Ottawa Succeeds Environmentally and Economically
BY ALJE KAMMINGA
Ottawa’s reputation as a ‘green’ city is well earned. Not only do residents possess an enduring commitment to a sustainable community, one that addresses global issues such as climate change, they actively support local initiatives to promote clean air and water, and public transit. In addition to the collective energy of its residents, the city has a number of natural advantages, like a large land area and a diversity of natural spaces.
But Ottawa is much more than simply an environmental success story. It is also thriving economically, in large part because of its willingness—and its ability—to balance environmental protection with economic prosperity. By basing its actions on a growing wealth of knowledge and experience, Ottawa is making decisions that reduce the human impact on the environment but make sense socially and economically.
This reorientation process is not unique to Ottawa. In Canada and around the world communities are beginning to recognize that an environmentally sustainable future requires insight and action in a number of areas including development patterns, infrastructure, economy and human behaviour. However, residents in Ottawa and the National Capital Region enjoy a key advantage—ready access to a web-based community knowledge centre. Operated by the Ottawa Community Foundation, Ottawa Insights collaborates with a broad range of community partners who collect data to support and empower evidence-based decisions and actions.

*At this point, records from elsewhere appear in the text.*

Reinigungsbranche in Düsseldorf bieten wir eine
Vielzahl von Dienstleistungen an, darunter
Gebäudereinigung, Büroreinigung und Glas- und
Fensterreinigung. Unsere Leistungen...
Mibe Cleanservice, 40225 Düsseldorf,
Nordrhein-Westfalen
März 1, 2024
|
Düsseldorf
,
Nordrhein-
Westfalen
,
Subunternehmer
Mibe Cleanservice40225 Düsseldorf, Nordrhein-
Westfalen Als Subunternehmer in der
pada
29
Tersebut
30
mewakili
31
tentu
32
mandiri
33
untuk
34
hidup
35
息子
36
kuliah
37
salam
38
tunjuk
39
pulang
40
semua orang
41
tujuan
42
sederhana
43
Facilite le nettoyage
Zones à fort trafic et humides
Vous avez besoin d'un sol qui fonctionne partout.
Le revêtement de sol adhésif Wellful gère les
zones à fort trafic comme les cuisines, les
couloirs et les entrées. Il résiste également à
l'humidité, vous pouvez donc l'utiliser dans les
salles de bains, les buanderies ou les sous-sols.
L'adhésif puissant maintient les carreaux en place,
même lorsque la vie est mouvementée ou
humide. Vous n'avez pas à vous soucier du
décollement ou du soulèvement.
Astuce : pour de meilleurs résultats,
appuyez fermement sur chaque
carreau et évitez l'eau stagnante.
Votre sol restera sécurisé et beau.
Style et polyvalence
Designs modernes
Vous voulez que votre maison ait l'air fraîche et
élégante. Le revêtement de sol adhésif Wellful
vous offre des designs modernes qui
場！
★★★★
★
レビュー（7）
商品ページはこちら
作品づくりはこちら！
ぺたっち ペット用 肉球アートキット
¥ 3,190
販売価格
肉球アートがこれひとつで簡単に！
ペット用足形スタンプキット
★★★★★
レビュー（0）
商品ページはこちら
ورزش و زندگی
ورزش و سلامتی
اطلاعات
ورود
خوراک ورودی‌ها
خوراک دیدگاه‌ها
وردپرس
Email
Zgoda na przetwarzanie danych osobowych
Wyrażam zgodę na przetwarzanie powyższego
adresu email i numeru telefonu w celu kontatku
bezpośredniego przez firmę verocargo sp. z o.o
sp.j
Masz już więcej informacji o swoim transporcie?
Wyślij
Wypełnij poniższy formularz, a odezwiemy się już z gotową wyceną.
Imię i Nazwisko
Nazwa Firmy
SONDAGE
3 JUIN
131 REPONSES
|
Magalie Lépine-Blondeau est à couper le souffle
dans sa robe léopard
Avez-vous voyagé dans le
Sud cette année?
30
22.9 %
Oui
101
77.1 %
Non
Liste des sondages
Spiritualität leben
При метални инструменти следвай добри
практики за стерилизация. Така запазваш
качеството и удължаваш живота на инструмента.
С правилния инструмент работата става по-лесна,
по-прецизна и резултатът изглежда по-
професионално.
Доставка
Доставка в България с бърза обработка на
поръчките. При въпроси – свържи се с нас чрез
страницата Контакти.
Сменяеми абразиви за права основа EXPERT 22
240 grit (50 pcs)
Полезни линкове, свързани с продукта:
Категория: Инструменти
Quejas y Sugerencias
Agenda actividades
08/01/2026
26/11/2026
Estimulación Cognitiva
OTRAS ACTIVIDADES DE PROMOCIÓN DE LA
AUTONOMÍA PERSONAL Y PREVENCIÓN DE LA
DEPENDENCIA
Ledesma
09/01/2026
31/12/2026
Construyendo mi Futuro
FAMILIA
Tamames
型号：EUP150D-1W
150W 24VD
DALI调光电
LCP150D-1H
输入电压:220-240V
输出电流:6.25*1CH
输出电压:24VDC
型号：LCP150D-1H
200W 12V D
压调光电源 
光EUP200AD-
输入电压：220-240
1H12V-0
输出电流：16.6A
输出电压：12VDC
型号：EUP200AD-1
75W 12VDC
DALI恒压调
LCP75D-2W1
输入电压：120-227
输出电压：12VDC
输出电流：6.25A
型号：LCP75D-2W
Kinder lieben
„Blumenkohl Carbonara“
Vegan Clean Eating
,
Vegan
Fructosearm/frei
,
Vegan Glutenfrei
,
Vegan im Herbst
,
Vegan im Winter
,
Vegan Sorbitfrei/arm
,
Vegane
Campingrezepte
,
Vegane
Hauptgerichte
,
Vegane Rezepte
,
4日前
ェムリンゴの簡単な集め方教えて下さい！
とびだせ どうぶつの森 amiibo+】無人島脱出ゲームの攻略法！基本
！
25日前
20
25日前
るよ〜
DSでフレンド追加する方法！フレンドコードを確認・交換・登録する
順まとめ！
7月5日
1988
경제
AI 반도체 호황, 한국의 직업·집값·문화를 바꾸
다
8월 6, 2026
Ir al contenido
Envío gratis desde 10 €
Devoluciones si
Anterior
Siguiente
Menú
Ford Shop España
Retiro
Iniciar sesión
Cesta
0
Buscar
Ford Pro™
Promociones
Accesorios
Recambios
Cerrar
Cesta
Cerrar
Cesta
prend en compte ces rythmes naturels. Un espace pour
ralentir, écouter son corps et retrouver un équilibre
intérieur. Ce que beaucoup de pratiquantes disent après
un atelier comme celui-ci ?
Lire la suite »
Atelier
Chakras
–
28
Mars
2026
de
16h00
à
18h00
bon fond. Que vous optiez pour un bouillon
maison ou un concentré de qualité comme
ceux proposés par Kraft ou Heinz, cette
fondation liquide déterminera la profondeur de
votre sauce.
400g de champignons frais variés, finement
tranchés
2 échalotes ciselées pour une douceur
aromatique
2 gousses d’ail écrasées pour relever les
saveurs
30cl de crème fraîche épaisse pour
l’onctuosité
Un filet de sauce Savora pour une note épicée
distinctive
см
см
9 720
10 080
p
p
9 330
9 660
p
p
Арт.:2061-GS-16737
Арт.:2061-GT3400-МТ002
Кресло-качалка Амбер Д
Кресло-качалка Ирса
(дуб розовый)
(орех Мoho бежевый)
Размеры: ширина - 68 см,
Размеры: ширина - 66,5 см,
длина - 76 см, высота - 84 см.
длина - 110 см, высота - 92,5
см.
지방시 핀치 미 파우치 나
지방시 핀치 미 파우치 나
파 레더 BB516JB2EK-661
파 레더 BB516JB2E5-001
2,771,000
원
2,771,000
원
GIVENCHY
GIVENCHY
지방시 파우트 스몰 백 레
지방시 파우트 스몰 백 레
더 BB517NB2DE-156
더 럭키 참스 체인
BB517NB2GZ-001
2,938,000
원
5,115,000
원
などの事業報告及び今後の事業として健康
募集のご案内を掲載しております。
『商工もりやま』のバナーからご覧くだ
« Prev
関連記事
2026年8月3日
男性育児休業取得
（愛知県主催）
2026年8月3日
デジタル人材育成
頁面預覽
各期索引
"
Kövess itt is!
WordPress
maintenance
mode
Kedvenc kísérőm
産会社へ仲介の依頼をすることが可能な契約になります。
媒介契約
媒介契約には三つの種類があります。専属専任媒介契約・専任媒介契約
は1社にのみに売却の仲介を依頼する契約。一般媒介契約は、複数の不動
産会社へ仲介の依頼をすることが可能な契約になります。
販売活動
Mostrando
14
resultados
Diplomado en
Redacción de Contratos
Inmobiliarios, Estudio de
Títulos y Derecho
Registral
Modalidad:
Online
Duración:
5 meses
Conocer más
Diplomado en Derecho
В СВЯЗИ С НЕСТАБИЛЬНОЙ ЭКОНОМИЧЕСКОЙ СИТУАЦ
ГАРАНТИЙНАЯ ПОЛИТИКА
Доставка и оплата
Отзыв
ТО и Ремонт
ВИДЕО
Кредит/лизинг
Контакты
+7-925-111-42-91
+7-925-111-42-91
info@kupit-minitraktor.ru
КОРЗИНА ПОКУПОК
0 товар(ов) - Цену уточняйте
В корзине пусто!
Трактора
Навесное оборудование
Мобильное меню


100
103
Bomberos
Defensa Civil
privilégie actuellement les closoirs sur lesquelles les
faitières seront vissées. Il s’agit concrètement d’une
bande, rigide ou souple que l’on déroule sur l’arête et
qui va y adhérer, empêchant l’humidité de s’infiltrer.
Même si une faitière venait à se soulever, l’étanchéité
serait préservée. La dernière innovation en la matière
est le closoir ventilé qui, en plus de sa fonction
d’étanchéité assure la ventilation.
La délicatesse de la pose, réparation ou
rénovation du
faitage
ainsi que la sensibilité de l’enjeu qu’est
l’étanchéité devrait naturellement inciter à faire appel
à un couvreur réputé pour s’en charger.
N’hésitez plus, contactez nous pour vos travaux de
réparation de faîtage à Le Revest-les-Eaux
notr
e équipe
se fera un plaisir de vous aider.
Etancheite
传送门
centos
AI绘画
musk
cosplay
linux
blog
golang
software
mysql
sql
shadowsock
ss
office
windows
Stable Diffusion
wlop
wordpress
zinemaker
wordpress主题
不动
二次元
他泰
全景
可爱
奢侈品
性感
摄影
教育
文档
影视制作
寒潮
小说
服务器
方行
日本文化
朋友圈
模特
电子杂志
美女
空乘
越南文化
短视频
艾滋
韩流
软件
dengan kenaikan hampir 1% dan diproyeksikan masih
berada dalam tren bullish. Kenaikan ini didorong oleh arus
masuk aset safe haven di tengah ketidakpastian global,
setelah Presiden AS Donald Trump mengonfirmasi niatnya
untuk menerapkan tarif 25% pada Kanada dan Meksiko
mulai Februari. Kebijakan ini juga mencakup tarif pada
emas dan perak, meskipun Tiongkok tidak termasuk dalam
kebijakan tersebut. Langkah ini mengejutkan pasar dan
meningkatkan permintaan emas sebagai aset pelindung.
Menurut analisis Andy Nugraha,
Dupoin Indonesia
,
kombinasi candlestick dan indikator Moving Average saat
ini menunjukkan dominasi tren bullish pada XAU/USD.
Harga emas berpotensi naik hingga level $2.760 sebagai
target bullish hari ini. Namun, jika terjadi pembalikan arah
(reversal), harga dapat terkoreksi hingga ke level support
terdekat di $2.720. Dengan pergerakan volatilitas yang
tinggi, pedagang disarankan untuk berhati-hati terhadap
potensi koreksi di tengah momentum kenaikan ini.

Ottawa Insights’ reach is broad, covering areas such as health and wellness, economy and employment, and education and learning. In the area of the environment and sustainability, Ottawa Insights focuses on the following:
- Land use and ecology: Effective land use and development are key to environmental sustainability. Decisions that reduce human impact on the environment often make sense from an economic and social perspective as well.
- Waste, water, and sewage: How the city organizes and delivers waste management, provision of tap water and treatment of wastewater (sewage) can significantly influence their environmental impact.
- Transportation: A leading source of greenhouse gas emissions, transportation systems often require huge amounts of land and resources, fragment habitats, and release pollutants. Transportation’s environmental impact is largely defined by how residents commute to work and how they access services and amenities. These are, in turn, influenced by land use planning and transportation infrastructure.
- Climate: Containing the scope and pace of climate change requires major shifts in how we power our economies, cities, transportation systems and homes. The need to adapt—to minimize risks to safety, health, and infrastructure—is also critical.
Residents of the City of Ottawa and the NCR look to organizations like Ottawa Insights to make the best decisions about their communities. Perhaps the most compelling example of the NCR’s success in creating a fully-integrated community is Zibi, a 34-acre neighbourhood overlooking the Ottawa River. When complete, it will be home to 5,000 people and 6,000 jobs. Eight acres of the site are dedicated green space, providing walking trails and cycling paths.
Increasingly referred to as the Waterfront City, Zibi will be Canada’s most sustainable neighbourhood. Not surprisingly, given the support and input of organizations like Ottawa Insights, it will be located in one of Canada’s most sustainable cities.